2.3 Selection operation

Selection operation is realized by comparing the trial vector \(\vec {u}_i \) against the target vector \(\vec {x}_i \) and the better one will be preserved for the next generation.

$$\begin{aligned} \vec {x}_i =\left\{ {\begin{array}{ll} {\vec {u}_i }&{}\quad \,{ if }\,{f\left( \vec {u}_i\right) \le f\left( \vec {x}_i\right) }\\ {\vec {x}_i }&{}\quad { otherwise} \\ \end{array}} \right. \end{aligned}$$
(6)

3 Systematic analysis of CHTs

3.1 Definitions

Unlike the single optimization solution in single-objective optimization problem, there are often a set of the optimization solutions in multiobjective optimization problem. Thereby it is necessary to introduce some essential definitions regarding the multiobjective optimization [30]. These definitions are mostly from the aspect of variables.

Definition 1

(Pareto dominance) A multiobjective minimization problem with m decision variables (parameters) and n objectives can be formulated as follows:

$$\begin{aligned} \hbox {Minimize}&\quad \vec {y}=\vec {f}\left( \vec {x}\right) =\left( f_1 \left( \vec {x}\right) ,\ldots ,f_n \left( \vec {x}\right) \right) \nonumber \\ \hbox {where}&\quad \vec {x}=(x_1 ,\ldots ,x_m )\in X\nonumber \\&\quad \vec {y}=(y_1 ,\ldots ,y_n )\in Y \end{aligned}$$
(7)

and where \(\vec {x}\) is decision vector, X is parameter space, \(\vec {y}\) is objective vector, and Y is objective space. A decision vector \(\vec {a}\in X\) is said to dominate a decision vector \(\vec {b}\in X\), denoted as \(\vec {a}\prec \vec {b}\), if and only if

$$\begin{aligned}&\forall i\in \left\{ {1,\ldots ,n} \right\} ,f_i \left( \vec {a}\right) \le f_i \left( \vec {b}\right) \quad \hbox { and}\quad \nonumber \\&\quad \exists j\in \left\{ {1,\ldots ,n} \right\} ,f_j \left( \vec {a}\right) <f_j \left( \vec {b}\right) \end{aligned}$$
(8)

Definition 2

(Pareto optimality) The decision vector \(\vec {a}\) is said to be nondominated regarding a set \(X^{\prime }\subseteq X\) if and only if there is no vector in \(X{\prime }\) which dominates \(\vec {a}\), as

$$\begin{aligned} \lnot \exists \vec {a}^{\prime }\in X^{\prime },\vec {a}^{\prime }\prec \vec {a} \end{aligned}$$
(9)

Besides, the decision vector \(\vec {a}\) is Pareto-optimal if and only if \(\vec {a}\) is nondominated regarding X.

Definition 3

(Pareto optimal set) The set \(X^{\prime }\) is called a global Pareto-optimal set if and only if \(\forall \vec {a}^{\prime }\in X^{\prime }, \lnot \exists \vec {a}\in X,\vec {a}\prec \vec {a}^{\prime }\). We can define it as

$$\begin{aligned} \rho ^{{*}}=\left\{ {\vec {a}^{\prime }\in X^{\prime }\left| {\lnot \exists \vec {a}\in X,\vec {a}\prec \vec {a}^{\prime }} \right. } \right\} \end{aligned}$$
(10)

The Pareto optimal set is a set of parameters and the corresponding set of objective vectors is denoted as “Pareto-optimal front”.
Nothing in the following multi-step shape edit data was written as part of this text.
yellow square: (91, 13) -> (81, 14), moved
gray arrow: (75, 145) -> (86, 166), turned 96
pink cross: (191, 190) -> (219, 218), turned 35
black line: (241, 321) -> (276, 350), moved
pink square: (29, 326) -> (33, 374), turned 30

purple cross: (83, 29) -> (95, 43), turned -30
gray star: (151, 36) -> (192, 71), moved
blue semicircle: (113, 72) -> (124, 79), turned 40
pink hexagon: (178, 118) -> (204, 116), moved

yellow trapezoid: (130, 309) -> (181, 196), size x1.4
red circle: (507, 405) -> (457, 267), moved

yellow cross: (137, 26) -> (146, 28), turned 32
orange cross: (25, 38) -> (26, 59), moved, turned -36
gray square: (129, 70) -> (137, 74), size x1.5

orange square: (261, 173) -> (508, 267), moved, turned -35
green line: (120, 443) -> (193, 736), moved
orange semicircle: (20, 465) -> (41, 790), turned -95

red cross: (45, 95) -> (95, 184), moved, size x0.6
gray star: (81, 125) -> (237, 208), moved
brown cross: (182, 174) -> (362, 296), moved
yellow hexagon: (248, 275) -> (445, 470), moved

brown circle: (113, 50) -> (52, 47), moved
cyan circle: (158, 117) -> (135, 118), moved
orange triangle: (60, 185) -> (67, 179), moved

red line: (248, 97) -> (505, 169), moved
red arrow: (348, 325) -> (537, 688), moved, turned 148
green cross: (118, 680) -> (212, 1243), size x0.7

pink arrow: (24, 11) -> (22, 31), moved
3.2 Systematic analysis of penalty function method and multiobjective optimization technique

As the aforementioned definitions in multiobjective optimization technique can be described in the form of penalty function method, the relationship between them can be analyzed as follows.

For the given \(\lambda ,\delta >0\), let the evaluation function L in the penalty function method as

$$\begin{aligned} L\left( \vec {x}_i ,\lambda ,\delta \right) =f\left( \vec {x}_i\right) +\lambda G\left( \vec {x}_i ,\delta \right) \quad i=1,2,\ldots ,\textit{NP} \end{aligned}$$
(11)

where \(\vec {x}_i\) is the NP n-dimensional real-valued vectors of the population as defined in (2), \(\lambda \) is the penalty parameter, \(\delta \) is the tolerance value for the equality constraints, f is the objective function and G is the real-valued penalty function.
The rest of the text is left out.